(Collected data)
Start of Block
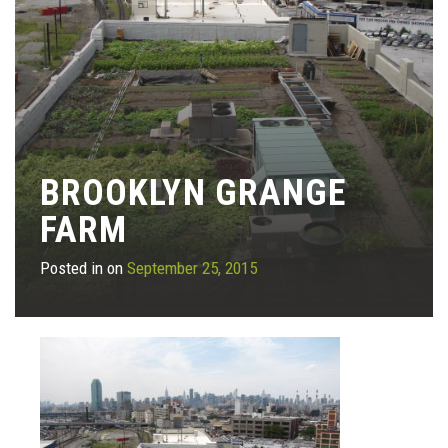
BROOKLYN GRANGE
FARM
Posted in on
September 25, 2015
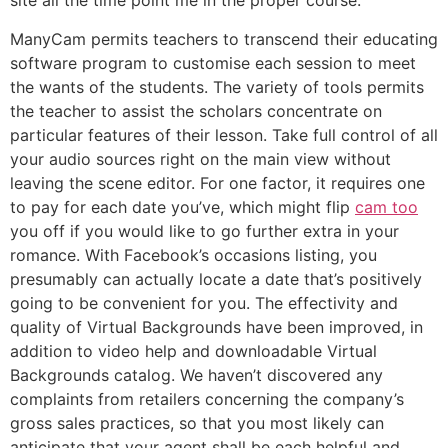
site all the time point me in the proper course.
ManyCam permits teachers to transcend their educating
software program to customise each session to meet
the wants of the students. The variety of tools permits
the teacher to assist the scholars concentrate on
particular features of their lesson. Take full control of all
your audio sources right on the main view without
leaving the scene editor. For one factor, it requires one
to pay for each date you’ve, which might flip
cam too
you off if you would like to go further extra in your
romance. With Facebook’s occasions listing, you
presumably can actually locate a date that’s positively
going to be convenient for you. The effectivity and
quality of Virtual Backgrounds have been improved, in
addition to video help and downloadable Virtual
Backgrounds catalog. We haven’t discovered any
complaints from retailers concerning the company’s
gross sales practices, so that you most likely can
anticipate that your agent shall be each helpful and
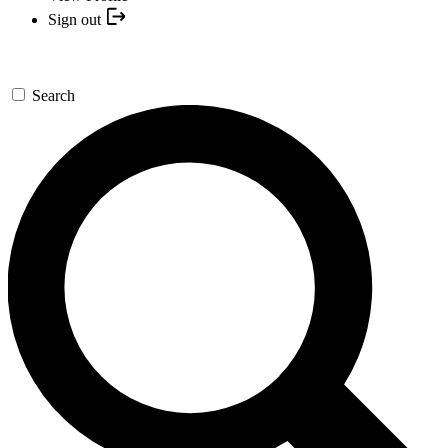
Sign out
Search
End of Block
Omit every image. Quote each record exactly.

__SOLUTION TO THE PROBLEM__
BROOKLYN GRANGE
FARM
Posted in on
September 25, 2015
site all the time point me in the proper course.
ManyCam permits teachers to transcend their educating
software program to customise each session to meet
the wants of the students. The variety of tools permits
the teacher to assist the scholars concentrate on
particular features of their lesson. Take full control of all
your audio sources right on the main view without
leaving the scene editor. For one factor, it requires one
to pay for each date you’ve, which might flip
cam too
you off if you would like to go further extra in your
romance. With Facebook’s occasions listing, you
presumably can actually locate a date that’s positively
going to be convenient for you. The effectivity and
quality of Virtual Backgrounds have been improved, in
addition to video help and downloadable Virtual
Backgrounds catalog. We haven’t discovered any
complaints from retailers concerning the company’s
gross sales practices, so that you most likely can
anticipate that your agent shall be each helpful and
Sign out
Search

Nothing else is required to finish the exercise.